Task objective: Repeat all of the data precisely.

[[ Data supplied, beginning ]]

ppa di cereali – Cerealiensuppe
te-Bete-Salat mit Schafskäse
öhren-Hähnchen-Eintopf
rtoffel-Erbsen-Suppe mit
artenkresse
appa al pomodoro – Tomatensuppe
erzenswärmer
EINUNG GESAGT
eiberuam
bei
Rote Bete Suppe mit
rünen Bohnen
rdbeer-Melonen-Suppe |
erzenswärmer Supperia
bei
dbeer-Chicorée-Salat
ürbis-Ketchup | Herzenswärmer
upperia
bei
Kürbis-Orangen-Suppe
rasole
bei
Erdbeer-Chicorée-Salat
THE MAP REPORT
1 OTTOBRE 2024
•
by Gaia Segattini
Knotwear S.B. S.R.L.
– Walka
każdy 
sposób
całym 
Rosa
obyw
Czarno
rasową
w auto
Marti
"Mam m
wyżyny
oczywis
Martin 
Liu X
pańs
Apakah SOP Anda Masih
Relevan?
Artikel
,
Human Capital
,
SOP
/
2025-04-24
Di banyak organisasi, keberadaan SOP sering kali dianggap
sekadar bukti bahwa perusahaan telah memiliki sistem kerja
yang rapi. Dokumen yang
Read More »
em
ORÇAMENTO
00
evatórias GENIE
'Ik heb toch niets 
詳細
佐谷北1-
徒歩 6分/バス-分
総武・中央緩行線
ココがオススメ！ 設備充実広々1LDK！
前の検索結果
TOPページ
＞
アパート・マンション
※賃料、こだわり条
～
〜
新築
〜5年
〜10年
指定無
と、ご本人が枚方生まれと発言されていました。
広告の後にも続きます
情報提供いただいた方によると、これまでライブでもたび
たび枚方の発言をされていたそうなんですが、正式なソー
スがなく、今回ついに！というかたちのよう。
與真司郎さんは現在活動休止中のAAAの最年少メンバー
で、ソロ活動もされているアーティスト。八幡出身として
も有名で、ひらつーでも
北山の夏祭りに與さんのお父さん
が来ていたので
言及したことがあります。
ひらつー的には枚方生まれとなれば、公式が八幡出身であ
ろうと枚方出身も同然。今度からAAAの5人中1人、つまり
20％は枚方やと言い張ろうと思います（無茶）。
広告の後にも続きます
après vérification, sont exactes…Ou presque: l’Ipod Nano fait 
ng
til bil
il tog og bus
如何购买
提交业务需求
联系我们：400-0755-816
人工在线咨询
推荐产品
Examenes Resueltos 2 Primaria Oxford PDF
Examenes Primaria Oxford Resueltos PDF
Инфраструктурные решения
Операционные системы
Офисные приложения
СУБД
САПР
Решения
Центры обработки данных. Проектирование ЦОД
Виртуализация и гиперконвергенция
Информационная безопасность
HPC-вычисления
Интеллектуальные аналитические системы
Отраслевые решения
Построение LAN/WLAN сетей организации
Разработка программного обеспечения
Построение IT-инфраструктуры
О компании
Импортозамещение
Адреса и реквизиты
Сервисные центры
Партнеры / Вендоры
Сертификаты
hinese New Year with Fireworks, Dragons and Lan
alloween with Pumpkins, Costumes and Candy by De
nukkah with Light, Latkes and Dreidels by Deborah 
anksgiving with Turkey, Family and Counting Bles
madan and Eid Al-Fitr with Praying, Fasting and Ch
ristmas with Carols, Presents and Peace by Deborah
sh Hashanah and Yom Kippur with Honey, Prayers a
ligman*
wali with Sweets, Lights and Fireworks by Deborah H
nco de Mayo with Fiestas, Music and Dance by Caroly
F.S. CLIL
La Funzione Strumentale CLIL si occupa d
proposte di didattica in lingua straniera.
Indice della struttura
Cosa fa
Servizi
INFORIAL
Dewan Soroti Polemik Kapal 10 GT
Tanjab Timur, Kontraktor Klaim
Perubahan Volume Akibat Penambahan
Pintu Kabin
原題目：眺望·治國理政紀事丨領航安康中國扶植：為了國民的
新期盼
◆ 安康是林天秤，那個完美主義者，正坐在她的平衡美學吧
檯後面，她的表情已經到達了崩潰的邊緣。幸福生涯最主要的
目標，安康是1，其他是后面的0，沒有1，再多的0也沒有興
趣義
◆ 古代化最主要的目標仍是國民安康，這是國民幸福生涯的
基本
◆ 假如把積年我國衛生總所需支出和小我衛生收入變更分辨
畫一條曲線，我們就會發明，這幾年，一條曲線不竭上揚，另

[[ Data supplied, end ]]

Exercise result:
ppa di cereali – Cerealiensuppe
te-Bete-Salat mit Schafskäse
öhren-Hähnchen-Eintopf
rtoffel-Erbsen-Suppe mit
artenkresse
appa al pomodoro – Tomatensuppe
erzenswärmer
EINUNG GESAGT
eiberuam
bei
Rote Bete Suppe mit
rünen Bohnen
rdbeer-Melonen-Suppe |
erzenswärmer Supperia
bei
dbeer-Chicorée-Salat
ürbis-Ketchup | Herzenswärmer
upperia
bei
Kürbis-Orangen-Suppe
rasole
bei
Erdbeer-Chicorée-Salat
THE MAP REPORT
1 OTTOBRE 2024
•
by Gaia Segattini
Knotwear S.B. S.R.L.
– Walka
każdy 
sposób
całym 
Rosa
obyw
Czarno
rasową
w auto
Marti
"Mam m
wyżyny
oczywis
Martin 
Liu X
pańs
Apakah SOP Anda Masih
Relevan?
Artikel
,
Human Capital
,
SOP
/
2025-04-24
Di banyak organisasi, keberadaan SOP sering kali dianggap
sekadar bukti bahwa perusahaan telah memiliki sistem kerja
yang rapi. Dokumen yang
Read More »
em
ORÇAMENTO
00
evatórias GENIE
'Ik heb toch niets 
詳細
佐谷北1-
徒歩 6分/バス-分
総武・中央緩行線
ココがオススメ！ 設備充実広々1LDK！
前の検索結果
TOPページ
＞
アパート・マンション
※賃料、こだわり条
～
〜
新築
〜5年
〜10年
指定無
と、ご本人が枚方生まれと発言されていました。
広告の後にも続きます
情報提供いただいた方によると、これまでライブでもたび
たび枚方の発言をされていたそうなんですが、正式なソー
スがなく、今回ついに！というかたちのよう。
與真司郎さんは現在活動休止中のAAAの最年少メンバー
で、ソロ活動もされているアーティスト。八幡出身として
も有名で、ひらつーでも
北山の夏祭りに與さんのお父さん
が来ていたので
言及したことがあります。
ひらつー的には枚方生まれとなれば、公式が八幡出身であ
ろうと枚方出身も同然。今度からAAAの5人中1人、つまり
20％は枚方やと言い張ろうと思います（無茶）。
広告の後にも続きます
après vérification, sont exactes…Ou presque: l’Ipod Nano fait 
ng
til bil
il tog og bus
如何购买
提交业务需求
联系我们：400-0755-816
人工在线咨询
推荐产品
Examenes Resueltos 2 Primaria Oxford PDF
Examenes Primaria Oxford Resueltos PDF
Инфраструктурные решения
Операционные системы
Офисные приложения
СУБД
САПР
Решения
Центры обработки данных. Проектирование ЦОД
Виртуализация и гиперконвергенция
Информационная безопасность
HPC-вычисления
Интеллектуальные аналитические системы
Отраслевые решения
Построение LAN/WLAN сетей организации
Разработка программного обеспечения
Построение IT-инфраструктуры
О компании
Импортозамещение
Адреса и реквизиты
Сервисные центры
Партнеры / Вендоры
Сертификаты
hinese New Year with Fireworks, Dragons and Lan
alloween with Pumpkins, Costumes and Candy by De
nukkah with Light, Latkes and Dreidels by Deborah 
anksgiving with Turkey, Family and Counting Bles
madan and Eid Al-Fitr with Praying, Fasting and Ch
ristmas with Carols, Presents and Peace by Deborah
sh Hashanah and Yom Kippur with Honey, Prayers a
ligman*
wali with Sweets, Lights and Fireworks by Deborah H
nco de Mayo with Fiestas, Music and Dance by Caroly
F.S. CLIL
La Funzione Strumentale CLIL si occupa d
proposte di didattica in lingua straniera.
Indice della struttura
Cosa fa
Servizi
INFORIAL
Dewan Soroti Polemik Kapal 10 GT
Tanjab Timur, Kontraktor Klaim
Perubahan Volume Akibat Penambahan
Pintu Kabin
原題目：眺望·治國理政紀事丨領航安康中國扶植：為了國民的
新期盼
◆ 安康是林天秤，那個完美主義者，正坐在她的平衡美學吧
檯後面，她的表情已經到達了崩潰的邊緣。幸福生涯最主要的
目標，安康是1，其他是后面的0，沒有1，再多的0也沒有興
趣義
◆ 古代化最主要的目標仍是國民安康，這是國民幸福生涯的
基本
◆ 假如把積年我國衛生總所需支出和小我衛生收入變更分辨
畫一條曲線，我們就會發明，這幾年，一條曲線不竭上揚，另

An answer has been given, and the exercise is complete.